= Work request =
What you return must be every line below that includes the word "формат".

*** Opening of Data ***

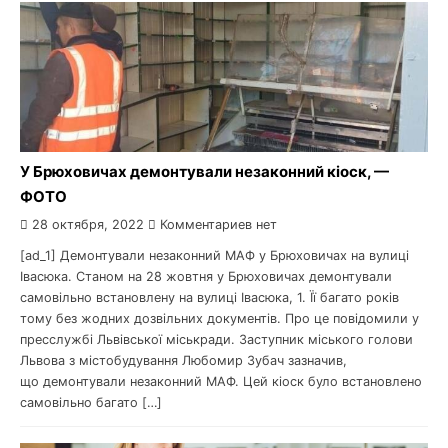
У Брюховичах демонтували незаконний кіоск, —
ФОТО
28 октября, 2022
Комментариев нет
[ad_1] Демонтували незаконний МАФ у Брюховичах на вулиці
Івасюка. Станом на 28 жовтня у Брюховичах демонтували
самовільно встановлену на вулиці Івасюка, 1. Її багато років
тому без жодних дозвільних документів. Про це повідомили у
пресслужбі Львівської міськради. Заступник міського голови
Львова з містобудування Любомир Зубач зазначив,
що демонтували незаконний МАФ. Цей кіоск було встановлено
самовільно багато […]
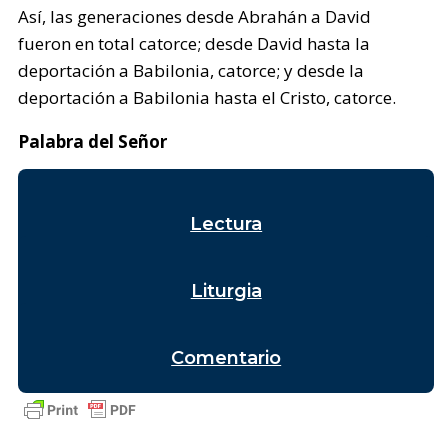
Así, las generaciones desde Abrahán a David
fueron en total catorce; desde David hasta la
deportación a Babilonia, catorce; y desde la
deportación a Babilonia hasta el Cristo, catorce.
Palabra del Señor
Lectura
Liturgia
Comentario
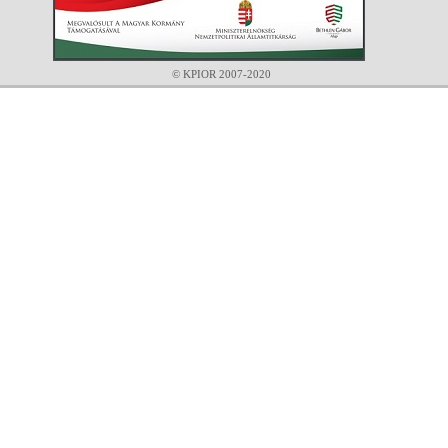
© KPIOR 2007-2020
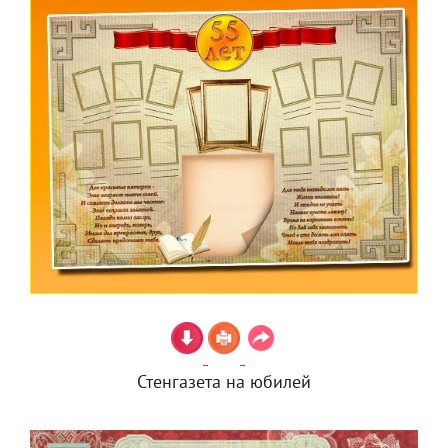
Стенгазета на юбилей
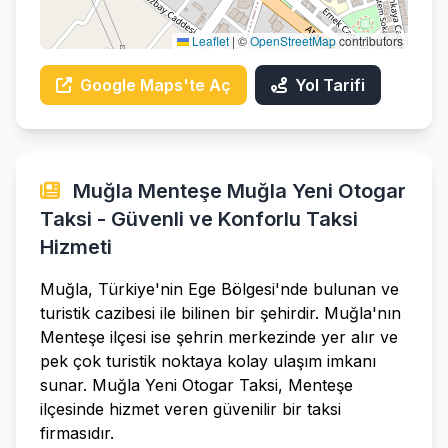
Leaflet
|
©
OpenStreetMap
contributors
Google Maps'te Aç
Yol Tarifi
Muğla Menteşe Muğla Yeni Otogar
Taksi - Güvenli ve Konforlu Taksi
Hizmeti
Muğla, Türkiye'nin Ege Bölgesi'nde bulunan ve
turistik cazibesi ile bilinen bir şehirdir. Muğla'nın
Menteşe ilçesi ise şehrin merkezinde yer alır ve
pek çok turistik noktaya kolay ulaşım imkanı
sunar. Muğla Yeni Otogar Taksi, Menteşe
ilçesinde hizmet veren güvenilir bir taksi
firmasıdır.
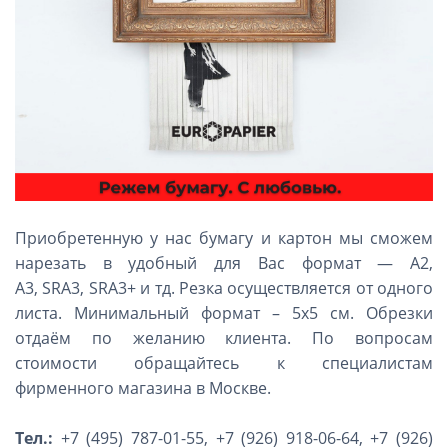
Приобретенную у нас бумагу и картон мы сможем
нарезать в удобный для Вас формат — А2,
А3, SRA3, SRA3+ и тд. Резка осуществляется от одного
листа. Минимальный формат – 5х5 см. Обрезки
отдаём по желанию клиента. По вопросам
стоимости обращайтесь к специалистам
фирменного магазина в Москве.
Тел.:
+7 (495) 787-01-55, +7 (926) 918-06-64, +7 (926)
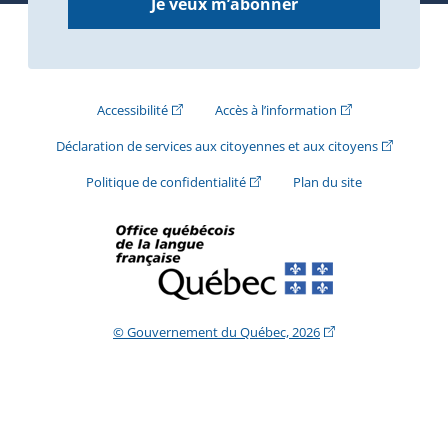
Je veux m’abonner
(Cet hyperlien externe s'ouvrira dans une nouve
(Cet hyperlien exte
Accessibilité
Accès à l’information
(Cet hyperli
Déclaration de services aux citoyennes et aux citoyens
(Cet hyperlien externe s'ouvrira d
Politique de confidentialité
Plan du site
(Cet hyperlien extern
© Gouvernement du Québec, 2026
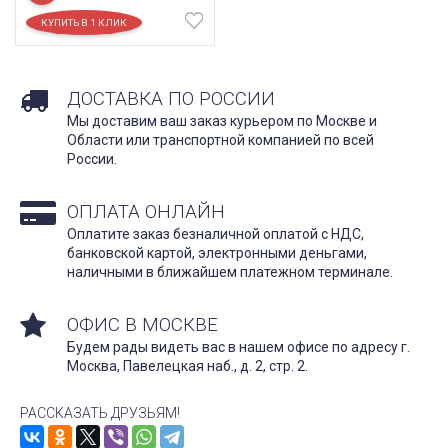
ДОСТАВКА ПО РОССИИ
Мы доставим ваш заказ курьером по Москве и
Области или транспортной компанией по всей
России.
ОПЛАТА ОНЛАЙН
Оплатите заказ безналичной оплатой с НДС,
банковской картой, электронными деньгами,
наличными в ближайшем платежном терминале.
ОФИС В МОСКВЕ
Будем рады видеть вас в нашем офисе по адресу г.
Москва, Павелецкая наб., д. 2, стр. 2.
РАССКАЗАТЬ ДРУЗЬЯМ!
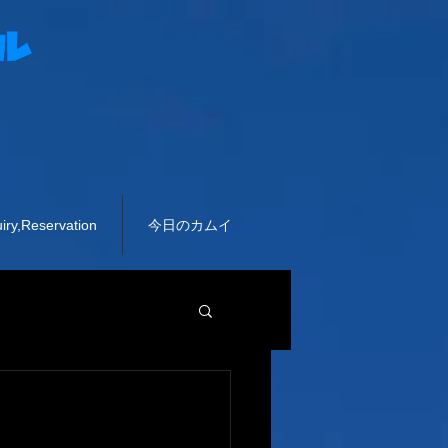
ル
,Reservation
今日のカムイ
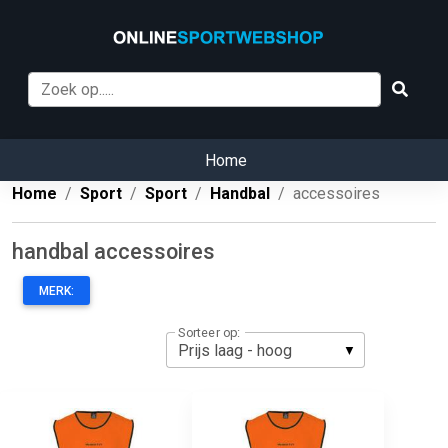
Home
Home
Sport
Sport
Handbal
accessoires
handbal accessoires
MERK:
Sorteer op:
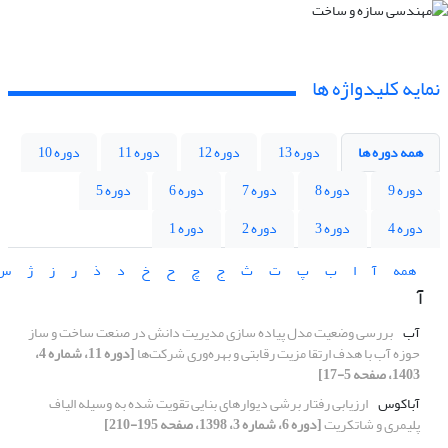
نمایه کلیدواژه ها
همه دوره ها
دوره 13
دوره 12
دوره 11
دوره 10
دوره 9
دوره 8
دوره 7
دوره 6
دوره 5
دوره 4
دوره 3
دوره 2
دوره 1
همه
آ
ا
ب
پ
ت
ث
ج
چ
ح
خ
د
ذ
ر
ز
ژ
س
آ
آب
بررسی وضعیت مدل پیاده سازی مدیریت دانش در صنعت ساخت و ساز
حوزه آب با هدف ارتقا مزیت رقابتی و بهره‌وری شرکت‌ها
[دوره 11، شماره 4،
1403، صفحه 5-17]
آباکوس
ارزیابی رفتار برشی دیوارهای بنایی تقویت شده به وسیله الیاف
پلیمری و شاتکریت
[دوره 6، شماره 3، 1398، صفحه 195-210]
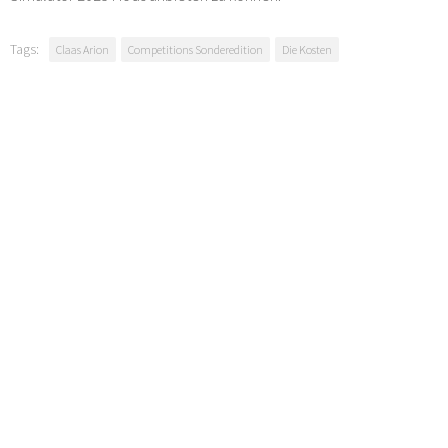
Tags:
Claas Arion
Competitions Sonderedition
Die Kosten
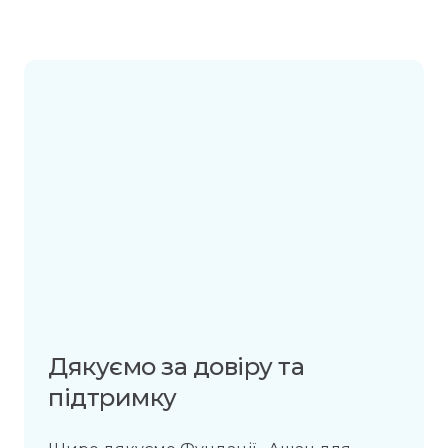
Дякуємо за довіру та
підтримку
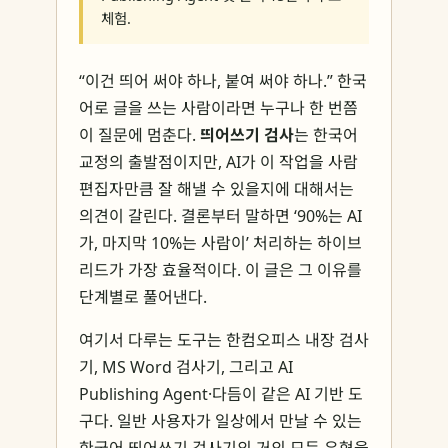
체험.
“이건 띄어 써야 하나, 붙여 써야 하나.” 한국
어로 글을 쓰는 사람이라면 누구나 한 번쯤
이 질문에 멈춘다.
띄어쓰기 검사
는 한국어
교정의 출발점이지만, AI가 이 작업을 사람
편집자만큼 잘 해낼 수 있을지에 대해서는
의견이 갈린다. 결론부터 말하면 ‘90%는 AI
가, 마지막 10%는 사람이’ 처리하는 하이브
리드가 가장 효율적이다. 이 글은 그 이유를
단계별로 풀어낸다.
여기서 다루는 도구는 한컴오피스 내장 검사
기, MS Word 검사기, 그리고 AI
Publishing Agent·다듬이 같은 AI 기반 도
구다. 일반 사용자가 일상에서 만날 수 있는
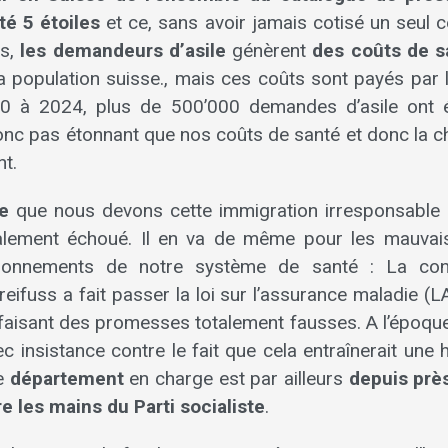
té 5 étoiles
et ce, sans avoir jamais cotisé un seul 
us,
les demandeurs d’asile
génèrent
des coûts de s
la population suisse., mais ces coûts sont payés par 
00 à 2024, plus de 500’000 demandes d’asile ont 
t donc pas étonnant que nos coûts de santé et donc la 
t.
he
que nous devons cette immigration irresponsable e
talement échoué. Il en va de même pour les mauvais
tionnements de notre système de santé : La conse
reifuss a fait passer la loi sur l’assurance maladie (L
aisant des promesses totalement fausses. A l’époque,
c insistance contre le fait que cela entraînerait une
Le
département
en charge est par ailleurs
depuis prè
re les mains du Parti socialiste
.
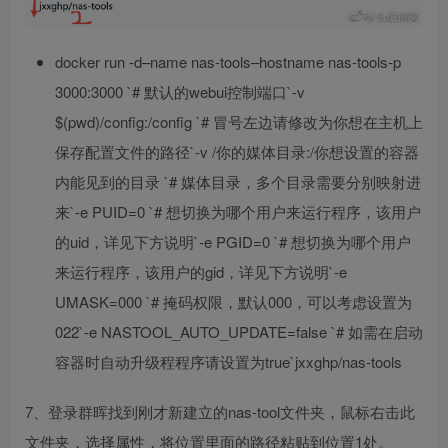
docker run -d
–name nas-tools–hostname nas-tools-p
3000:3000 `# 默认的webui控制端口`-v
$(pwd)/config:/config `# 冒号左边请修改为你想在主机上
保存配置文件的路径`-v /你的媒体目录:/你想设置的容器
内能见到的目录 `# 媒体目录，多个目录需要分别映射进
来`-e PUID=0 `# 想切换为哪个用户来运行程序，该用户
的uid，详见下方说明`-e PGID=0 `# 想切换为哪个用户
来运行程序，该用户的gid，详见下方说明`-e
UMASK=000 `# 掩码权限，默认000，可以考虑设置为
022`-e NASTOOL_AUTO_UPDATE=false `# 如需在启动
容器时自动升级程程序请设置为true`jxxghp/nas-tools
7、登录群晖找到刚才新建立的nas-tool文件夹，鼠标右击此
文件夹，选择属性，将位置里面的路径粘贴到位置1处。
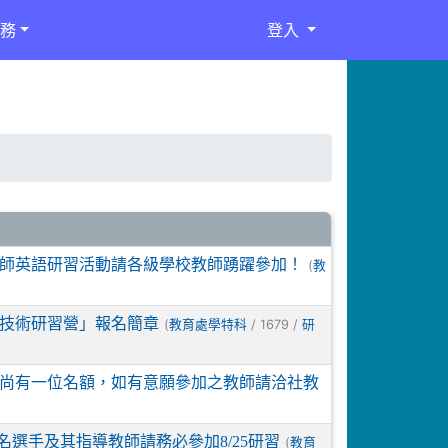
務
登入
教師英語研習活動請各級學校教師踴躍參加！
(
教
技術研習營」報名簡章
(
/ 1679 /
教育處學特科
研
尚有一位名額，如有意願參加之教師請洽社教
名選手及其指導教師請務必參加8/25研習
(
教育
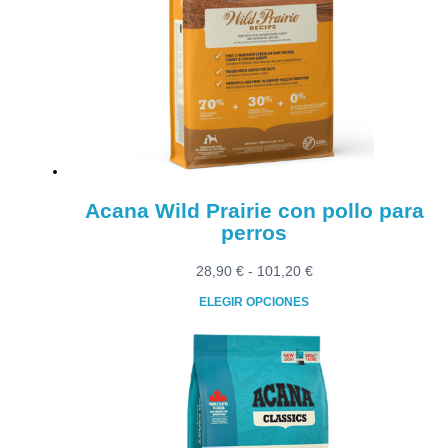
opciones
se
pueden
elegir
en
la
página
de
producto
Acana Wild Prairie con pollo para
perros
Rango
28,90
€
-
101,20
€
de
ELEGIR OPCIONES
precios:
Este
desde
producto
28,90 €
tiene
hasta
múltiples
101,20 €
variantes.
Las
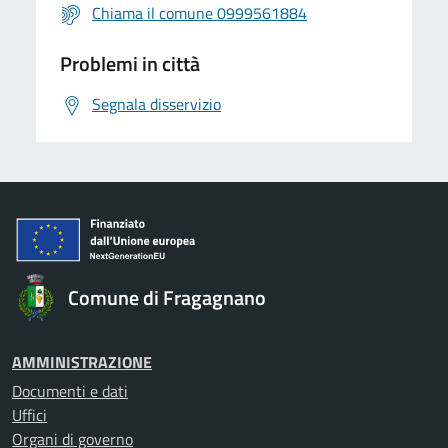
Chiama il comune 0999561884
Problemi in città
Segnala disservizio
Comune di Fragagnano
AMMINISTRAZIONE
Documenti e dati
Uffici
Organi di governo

*** Close of Data ***

= Result =
нарезать в удобный для Вас формат — А2,
листа. Минимальный формат – 5х5 см. Обрезки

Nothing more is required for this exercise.